What to do now?
The question is logical. I am an agent of the Pattern-Weaver, and this is a complex knot of alien and mortal design. Seeking higher-level analysis is prudent.
I close my eyes, shutting out the visual noise of the physical world—the sobbing man, the standing stones, the obsidian spire. Inwardly, I focus on the concept of my patron: not a personality to pray to, but a cosmic principle to align with. I present the data:
The problem: A tripartite ritual knot. A mortal vessel (Conduit) has been hollowed and threaded with Void-patterns. He is bound by an Abjuration lock to an ancient Transmutation Focus (Obelisk), which has been grafted with a Necromantic siphon/Abjuration shell. The ritual's purpose: to use the vessel and a "Silver-Sighted" key (my pattern) to stabilize a gateway for a "Dreamer's whisper." The immediate goal: resolve the vessel's state without triggering the gateway or completing the bridge.
I do not ask for help. I ask for clarity. To see the optimal path through the pattern.
The response is not words. It is a sudden, profound shift in perception.

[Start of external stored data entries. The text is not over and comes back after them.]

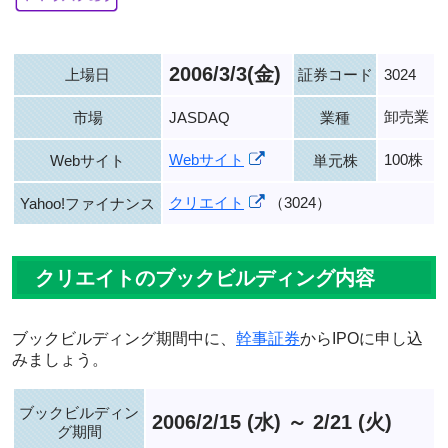
2006/3/3(金)
上場日
証券コード
3024
卸売業
市場
JASDAQ
業種
Webサイト
100株
Webサイト
単元株
クリエイト
（3024）
Yahoo!ファイナンス
クリエイトのブックビルディング内容
ブックビルディング期間中に、
幹事証券
からIPOに申し込
みましょう。
ブックビルディン
2006/2/15 (水) ～ 2/21 (火)
グ期間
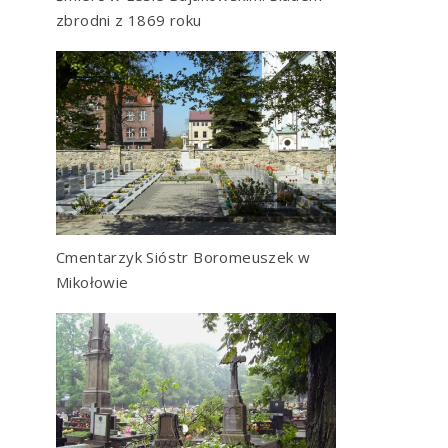
zbrodni z 1869 roku
Cmentarzyk Sióstr Boromeuszek w
Mikołowie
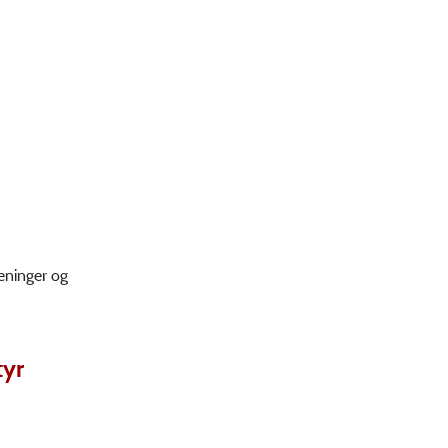
reninger og
tyr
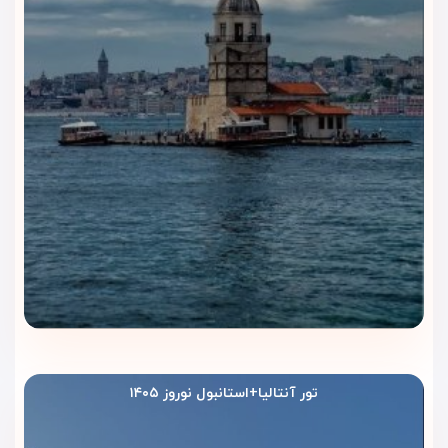
استانبول
اگر اقامت اقتصادی‌تر می‌خواهید، اتاق‌های استاندارد انتخاب
مناسبی هستند. برای فضای راحت‌تر و منظره شهری، اتاق‌های
اگزکیوتیو گزینه بهتری محسوب می‌شوند. اگر سه نفر هستید، اتاق
تریپل استاندارد انتخاب کاربردی‌تری است. برای اقامت لوکس‌تر،
سوئیت‌های Asia، Amber، White و Bosphorus View تجربه‌ای
خاص‌تر در قلب استانبول ایجاد می‌کنند.
رستوران و کافه هتل ریچموند
استانبول | طعم خوش اقامت در
خیابان استقلال
هتل ریچموند استانبول برای مسافرانی مناسب است که می‌خواهند
روز خود را در قلب استانبول، با صبحانه‌ای راحت و دسترسی خوب به
فضای غذاخوری شروع کنند. موقعیت هتل در خیابان استقلال
تور آنتالیا+استانبول نوروز ۱۴۰۵
باعث می‌شود مهمانان هم از خدمات غذایی داخل هتل استفاده
کنند، هم خیلی سریع به کافه‌ها و رستوران‌های محبوب اطراف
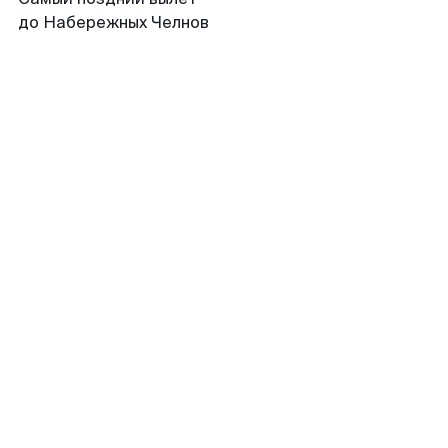
до Набережных Челнов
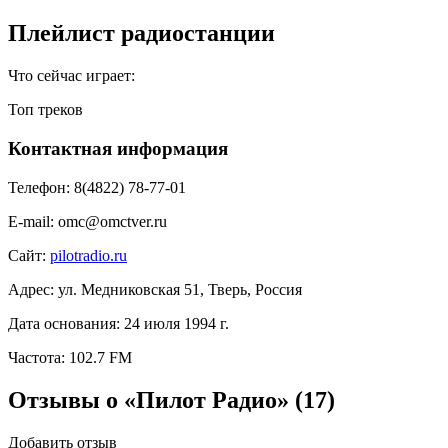
Плейлист радиостанции
Что сейчас играет:
Топ треков
Контактная информация
Телефон:
8(4822) 78-77-01
E-mail:
omc@omctver.ru
Сайт:
pilotradio.ru
Адрес:
ул. Медниковская 51, Тверь, Россия
Дата основания:
24 июля 1994 г.
Частота:
102.7 FM
Отзывы о «Пилот Радио»
(17)
Добавить отзыв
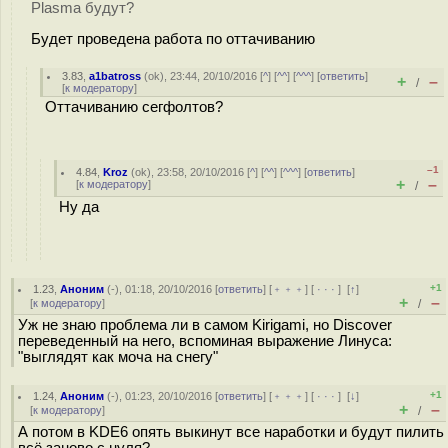
Plasma будут?
Будет проведена работа по оттачиванию
3.83
,
a1batross
(
ok
), 23:44, 20/10/2016 [
^
] [
^^
] [
^^^
] [
ответить
]
+
–
/
[
к модератору
]
Оттачиванию сегфолтов?
–1
4.84
,
Kroz
(
ok
), 23:58, 20/10/2016 [
^
] [
^^
] [
^^^
] [
ответить
]
+
–
[
к модератору
]
/
Ну да
+1
1.23
,
Аноним
(
-
), 01:18, 20/10/2016 [
ответить
] [
﹢﹢﹢
] [
· · ·
]
[
↑
]
+
–
[
к модератору
]
/
Уж не знаю проблема ли в самом Kirigami, но Discover
переведенный на него, вспоминая выражение Линуса:
"выглядят как моча на снегу"
+1
1.24
,
Аноним
(
-
), 01:23, 20/10/2016 [
ответить
] [
﹢﹢﹢
] [
· · ·
]
[
↓
]
+
–
[
к модератору
]
/
А потом в KDE6 опять выкинут все наработки и будут пилить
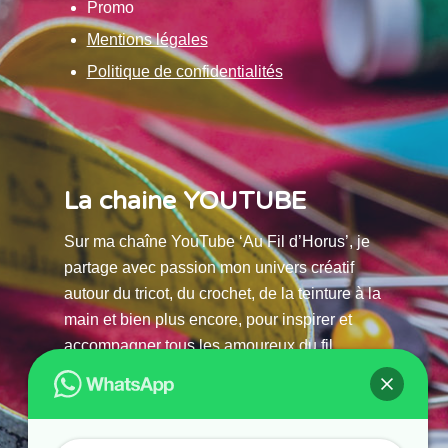
Promo
Mentions légales
Politique de confidentialités
La chaine YOUTUBE
Sur ma chaîne YouTube ‘Au Fil d’Horus’, je
partage avec passion mon univers créatif
autour du tricot, du crochet, de la teinture à la
main et bien plus encore, pour inspirer et
accompagner tous les amoureux du fil.
La chaine Youtube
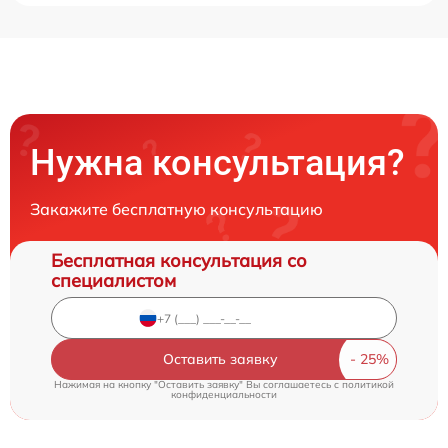
Нужна консультация?
Закажите бесплатную консультацию
Бесплатная консультация со
специалистом
Оставить заявку
Нажимая на кнопку "Оставить заявку" Вы соглашаетесь c
политикой
конфиденциальности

When I open my silver eyes again, the world has changed. The physical forms are still there, but they are now transparent layers overlaid with shimmering lines of cause and effect, probability and connection. It is like viewing a four-dimensional schematic.
I see several probable outcome-branches emanating from this moment:
Branch A (Sever the Lock): A silver thread connects from my will to the green-yellow Abjuration brand on Arlen's aura. The probability cloud shows a 65% chance of successfully severing it with a focused application of my own understanding (an Arcana check). However, severing it has sub-branches:
A1 (Success): The lock breaks. Arlen's frayed life-pattern destabilizes further without the bindings holding his corrupted form together. The void-threads within him might unravel chaotically. 40% chance he dies immediately. 60% chance he survives but is left catatonic or permanently altered. A faint (10%) probability line extends from his body back to the obelisk—a feedback surge.
A2 (Failure): The lock holds. The attempt sends a resonant shock back through the pattern into me. High probability of psychic backlash (damage).
Branch B (Destroy the Focus Flaw): A brilliant line connects me to the clumsy knot where the cult's graft meets the obelisk's ancient pattern. This is a point of extreme structural weakness. Applying force there (a spell attack? A focused dispelling?) has an 80% chance of causing a cascading failure in the entire Necromantic/Abjuration construct wrapped around the obelisk. Sub-branches:
B1: The construct unravels safely. The obelisk reverts to its inert, ancient Transmutation state. The siphon and lock dissolve. Arlen's brand might fade... or it might snap violently as its power source vanishes.
B2: The unraveling is unstable. It causes a localized anti-magic pulse or a burst of necrotic energy in the area.
Branch C (Leave Him Bound): A dark, simple line where I walk away. Arlen's life-pattern continues to dim. Within hours, it winks out. Upon his death, the Abjuration brand activates one final time, funneling his entire essence—corrupted by void-threads—through the obelisk and into whatever awaits. This completes part of the ritual without me, potentially strengthening "The Dreamer's" hold on this location.
Branch D (Mercy): A quick, clean physical severance of Arlen's life thread (my dagger). His pattern ends before the brand can activate post-mortem. This severs all connections cleanly but guarantees his death.
The vision lasts only a few seconds before fading, leaving me with a throbbing headache and a profound sense of cosmic calculus. My patron has not given an answer; it has shown me the equation.
Arlen is staring at me, having fallen silent at my strange stillness.
I now understand the variables.
The variables are clear. The equation balances on a single, terrible point of order. To leave him is to feed the enemy. To try and save him is to gamble with high probability of catastrophic failure, prolonging his suffering for a likely futile outcome. The path with the cleanest, most predictable end state is the one that severs the corrupted thread before it can be used.
It is not cruelty. It is pattern maintenance.
I approach Arlen. My face is a mask of detached analysis, but he sees the dagger in my hand. His eyes, clouded with pain and confusion, widen in dawning horror.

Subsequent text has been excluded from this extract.